### Records to use ###
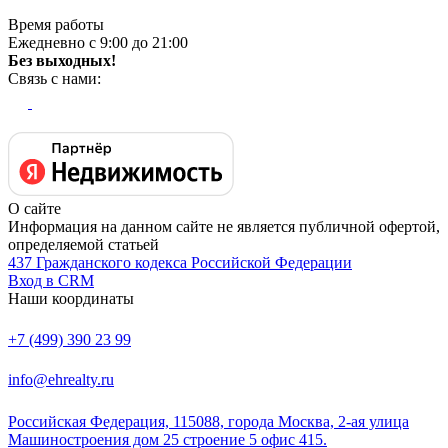
Время работы
Ежедневно с 9:00 до 21:00
Без выходных!
Связь с нами:
О сайте
Информация на данном сайте не является публичной офертой,
определяемой статьей
437 Гражданского кодекса Российской Федерации
Вход в CRM
Наши координаты
+7 (499) 390 23 99
info@ehrealty.ru
Российская Федерация, 115088, города Москва, 2-ая улица
Машиностроения дом 25 строение 5 офис 415.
###
**Try it**
Report every line of the data above that contains the string "сайте" by copying it in full.

**Answer to this exercise**
О сайте
Информация на данном сайте не является публичной офертой,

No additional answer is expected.